▸ Directions
Search the listing below for the string "Support" and show each line that contains it.

▸ Extracted entries
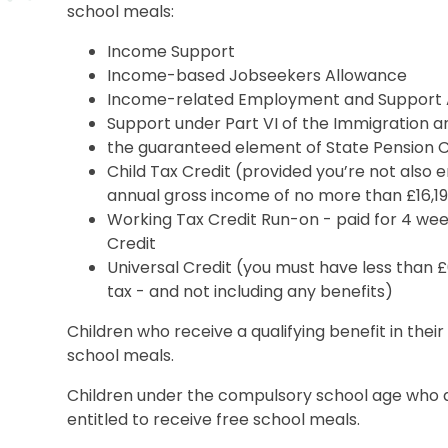
school meals:
Income Support
Income-based Jobseekers Allowance
Income-related Employment and Support 
Support under Part VI of the Immigration a
the guaranteed element of State Pension C
Child Tax Credit (provided you’re not also 
annual gross income of no more than £16,1
Working Tax Credit Run-on - paid for 4 week
Credit
Universal Credit (you must have less than 
tax - and not including any benefits)​
Children who receive a qualifying benefit in their
school meals.
Children under the compulsory school age who ar
entitled to receive free school meals.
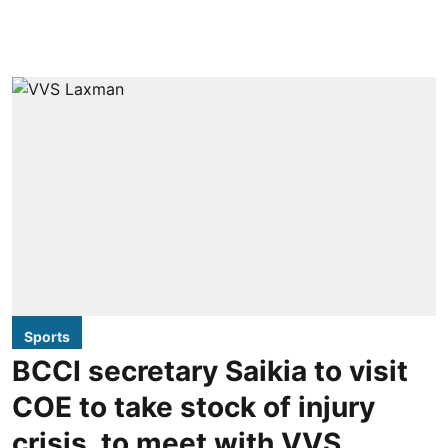
Sports
BCCI secretary Saikia to visit
COE to take stock of injury
crisis, to meet with VVS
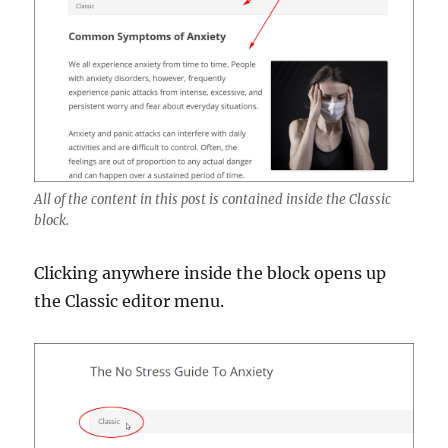
All of the content in this post is contained inside the Classic
block.
Clicking anywhere inside the block opens up
the Classic editor menu.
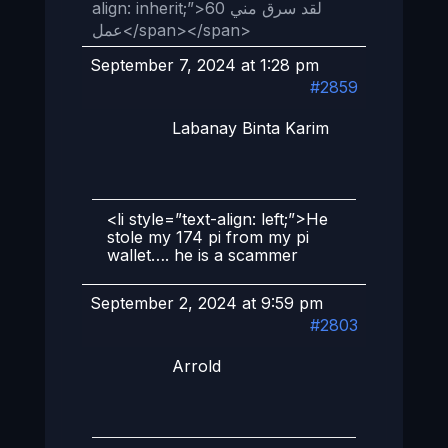
align: inherit;”>لقد سرق مني 60
عمل</span></span>
September 7, 2024 at 1:28 pm
#2859
Labanay Binta Karim
<li style=”text-align: left;”>He
stole my 174 pi from my pi
wallet…. he is a scammer
September 2, 2024 at 9:59 pm
#2803
Arrold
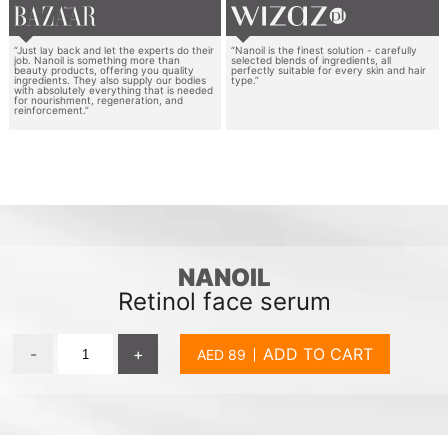
“Just lay back and let the experts do their
“Nanoil is the finest solution - carefully
job. Nanoil is something more than
selected blends of ingredients, all
beauty products, offering you quality
perfectly suitable for every skin and hair
ingredients. They also supply our bodies
type.”
with absolutely everything that is needed
for nourishment, regeneration, and
reinforcement.”
NANOIL
Retinol face serum
-
+
ADD TO CART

▸ Your response
Income Support
Income-related Employment and Support 
Support under Part VI of the Immigration a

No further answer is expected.